» **Working data**
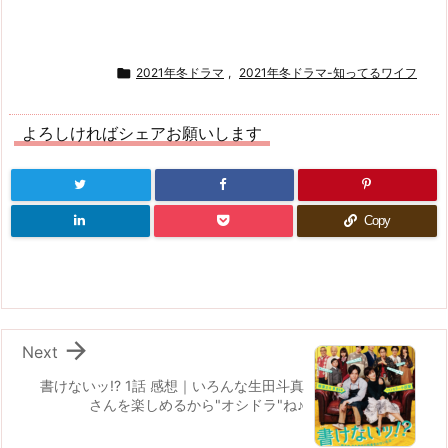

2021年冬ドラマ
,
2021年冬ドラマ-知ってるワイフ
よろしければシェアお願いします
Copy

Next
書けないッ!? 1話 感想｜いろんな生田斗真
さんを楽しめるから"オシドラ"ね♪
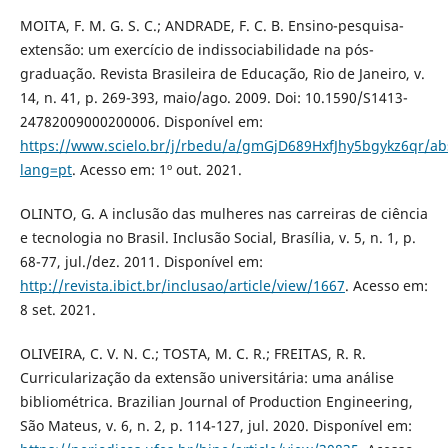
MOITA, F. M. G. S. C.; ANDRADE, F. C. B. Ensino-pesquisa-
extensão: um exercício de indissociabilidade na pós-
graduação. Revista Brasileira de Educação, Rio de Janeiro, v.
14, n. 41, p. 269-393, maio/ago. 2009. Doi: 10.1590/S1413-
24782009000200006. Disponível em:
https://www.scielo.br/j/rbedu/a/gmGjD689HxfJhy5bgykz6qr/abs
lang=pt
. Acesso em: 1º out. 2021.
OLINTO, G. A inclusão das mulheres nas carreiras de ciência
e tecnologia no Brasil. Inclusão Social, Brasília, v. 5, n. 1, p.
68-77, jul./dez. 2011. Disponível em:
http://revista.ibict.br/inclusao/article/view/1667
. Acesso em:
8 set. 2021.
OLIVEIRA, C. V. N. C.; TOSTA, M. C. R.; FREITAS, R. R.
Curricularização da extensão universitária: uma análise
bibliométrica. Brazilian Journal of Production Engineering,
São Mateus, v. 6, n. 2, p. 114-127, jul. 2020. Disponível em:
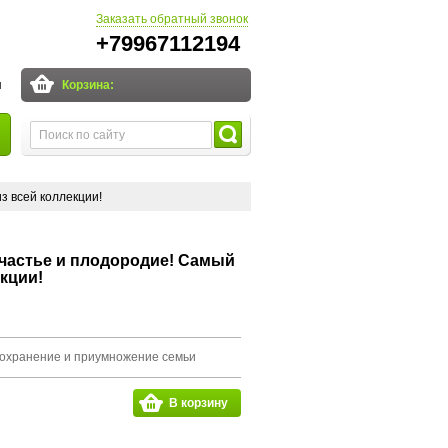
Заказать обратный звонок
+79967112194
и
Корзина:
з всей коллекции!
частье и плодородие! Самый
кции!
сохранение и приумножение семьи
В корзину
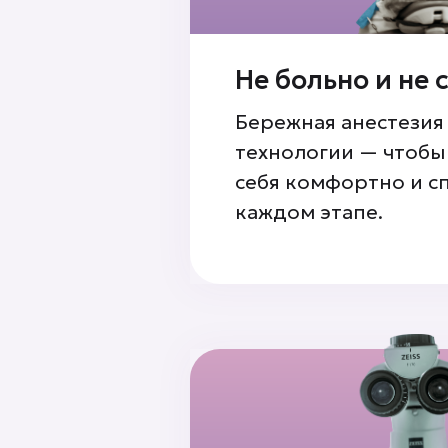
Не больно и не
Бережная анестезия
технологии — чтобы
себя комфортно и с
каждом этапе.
---
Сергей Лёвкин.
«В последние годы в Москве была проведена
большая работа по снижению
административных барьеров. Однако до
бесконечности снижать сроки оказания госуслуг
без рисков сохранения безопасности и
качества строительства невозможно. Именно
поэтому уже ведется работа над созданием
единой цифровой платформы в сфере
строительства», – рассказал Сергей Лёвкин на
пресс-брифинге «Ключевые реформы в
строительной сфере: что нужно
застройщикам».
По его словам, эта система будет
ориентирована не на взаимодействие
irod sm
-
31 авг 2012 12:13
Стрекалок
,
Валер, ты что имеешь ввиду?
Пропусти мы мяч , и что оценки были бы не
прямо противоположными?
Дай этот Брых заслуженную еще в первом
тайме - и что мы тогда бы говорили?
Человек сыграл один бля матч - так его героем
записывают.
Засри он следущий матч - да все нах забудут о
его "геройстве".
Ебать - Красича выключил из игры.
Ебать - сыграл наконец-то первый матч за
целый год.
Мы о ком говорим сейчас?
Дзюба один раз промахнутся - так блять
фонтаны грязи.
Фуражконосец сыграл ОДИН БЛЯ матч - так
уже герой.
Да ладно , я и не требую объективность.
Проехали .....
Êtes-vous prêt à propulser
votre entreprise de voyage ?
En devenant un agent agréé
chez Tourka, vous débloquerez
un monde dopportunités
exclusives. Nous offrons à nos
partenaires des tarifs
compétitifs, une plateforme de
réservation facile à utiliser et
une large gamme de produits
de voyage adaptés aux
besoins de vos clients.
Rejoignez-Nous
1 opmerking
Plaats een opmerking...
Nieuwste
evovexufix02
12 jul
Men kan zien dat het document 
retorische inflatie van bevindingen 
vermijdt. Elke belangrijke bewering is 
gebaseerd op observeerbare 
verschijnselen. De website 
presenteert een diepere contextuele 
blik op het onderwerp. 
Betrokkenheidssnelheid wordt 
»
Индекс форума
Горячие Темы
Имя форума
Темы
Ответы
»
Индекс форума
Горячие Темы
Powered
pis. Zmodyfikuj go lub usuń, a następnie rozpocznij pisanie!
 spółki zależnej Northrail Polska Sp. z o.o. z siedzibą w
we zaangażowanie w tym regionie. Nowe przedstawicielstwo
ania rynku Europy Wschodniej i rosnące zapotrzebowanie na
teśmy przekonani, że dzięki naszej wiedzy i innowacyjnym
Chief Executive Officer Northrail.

» **Task**
Retype exactly the lines above, from the one with "единой цифровой платформы в сфере" through the one with "прямо противоположными?", inclusive.

» **Reply to the task**
единой цифровой платформы в сфере
строительства», – рассказал Сергей Лёвкин на
пресс-брифинге «Ключевые реформы в
строительной сфере: что нужно
застройщикам».
По его словам, эта система будет
ориентирована не на взаимодействие
irod sm
-
31 авг 2012 12:13
Стрекалок
,
Валер, ты что имеешь ввиду?
Пропусти мы мяч , и что оценки были бы не
прямо противоположными?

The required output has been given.